Informing clinical assessment by contextualizing post-hoc explanations of risk prediction models in type-2 diabetes

Abstract

Medical experts may use Artificial Intelligence (AI) systems with greater trust if these are supported by ‘contextual explanations’ that let the practitioner connect system inferences to their context of use. However, their importance in improving model usage and understanding has not been extensively studied. Hence, we consider a comorbidity risk prediction scenario and focus on contexts regarding the patients’ clinical state, AI predictions about their risk of complications, and algorithmic explanations supporting the predictions. We explore how relevant information for such dimensions can be extracted from Medical guidelines to answer typical questions from clinical practitioners. We identify this as a question answering (QA) task and employ several state-of-the-art Large Language Models (LLM) to present contexts around risk prediction model inferences and evaluate their acceptability.

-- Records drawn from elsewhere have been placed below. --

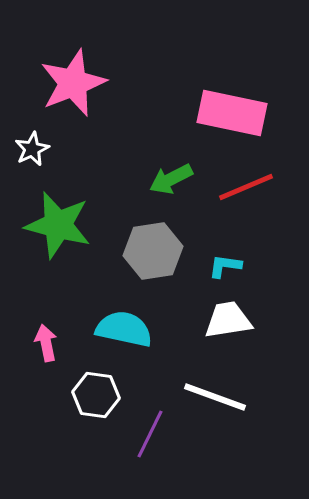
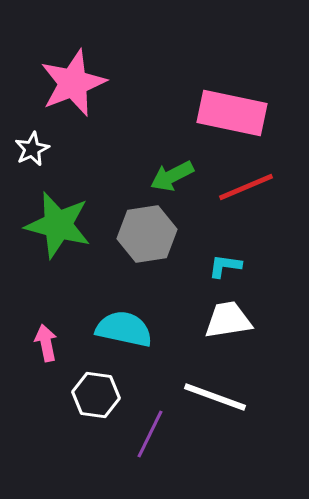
green arrow: moved 1 px right, 3 px up
gray hexagon: moved 6 px left, 17 px up
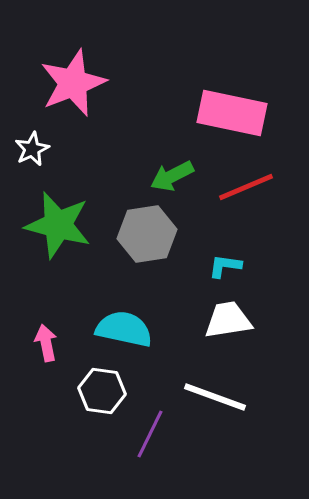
white hexagon: moved 6 px right, 4 px up
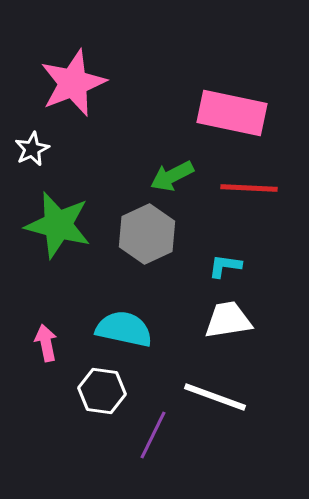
red line: moved 3 px right, 1 px down; rotated 26 degrees clockwise
gray hexagon: rotated 16 degrees counterclockwise
purple line: moved 3 px right, 1 px down
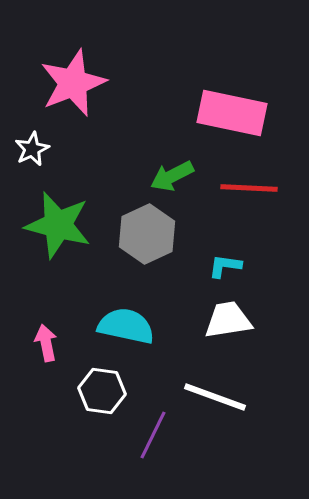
cyan semicircle: moved 2 px right, 3 px up
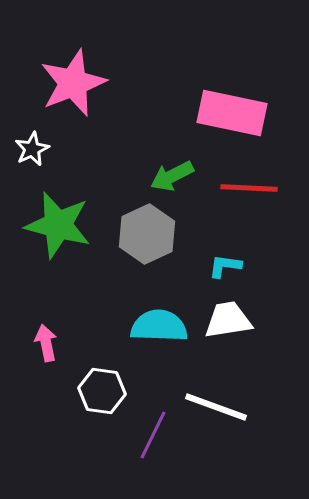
cyan semicircle: moved 33 px right; rotated 10 degrees counterclockwise
white line: moved 1 px right, 10 px down
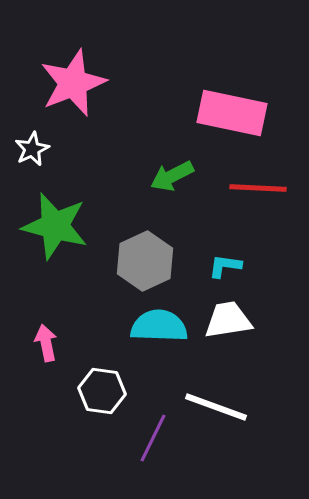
red line: moved 9 px right
green star: moved 3 px left, 1 px down
gray hexagon: moved 2 px left, 27 px down
purple line: moved 3 px down
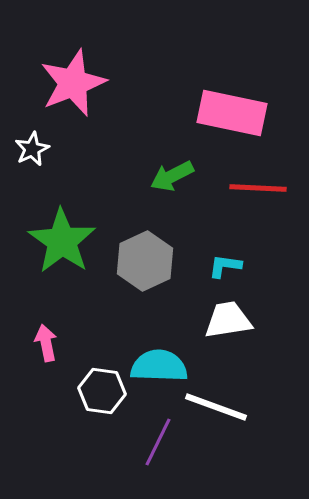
green star: moved 7 px right, 15 px down; rotated 20 degrees clockwise
cyan semicircle: moved 40 px down
purple line: moved 5 px right, 4 px down
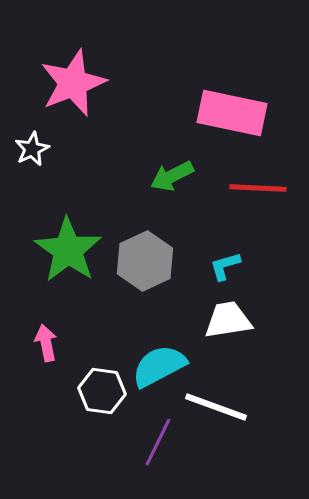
green star: moved 6 px right, 9 px down
cyan L-shape: rotated 24 degrees counterclockwise
cyan semicircle: rotated 30 degrees counterclockwise
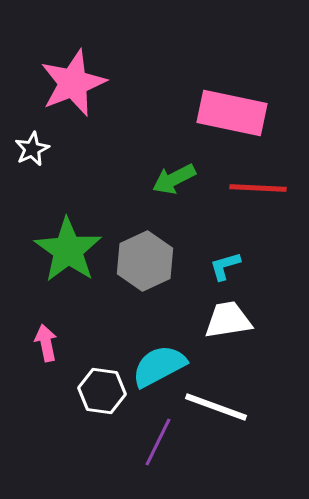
green arrow: moved 2 px right, 3 px down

Finally, we study the benefits of contextual explanations by building an end-to-end AI pipeline including data cohorting, AI risk modeling, post-hoc model explanations, and prototyped a visual dashboard to present the combined insights from different context dimensions and data sources, while predicting and identifying the drivers of risk of Chronic Kidney Disease (CKD) - a common type-2 diabetes (T2DM) comorbidity. All of these steps were performed in deep engagement with medical experts, including a final evaluation of the dashboard results by an expert medical panel. We show that LLMs, in particular BERT and SciBERT, can be readily deployed to extract some relevant explanations to support clinical usage. To understand the value-add of the contextual explanations, the expert panel evaluated these regarding actionable insights in the relevant clinical setting. Overall, our paper is one of the first end-to-end analyses identifying the feasibility and benefits of contextual explanations in a real-world clinical use case. Our findings can help improve clinicians’ usage of AI models.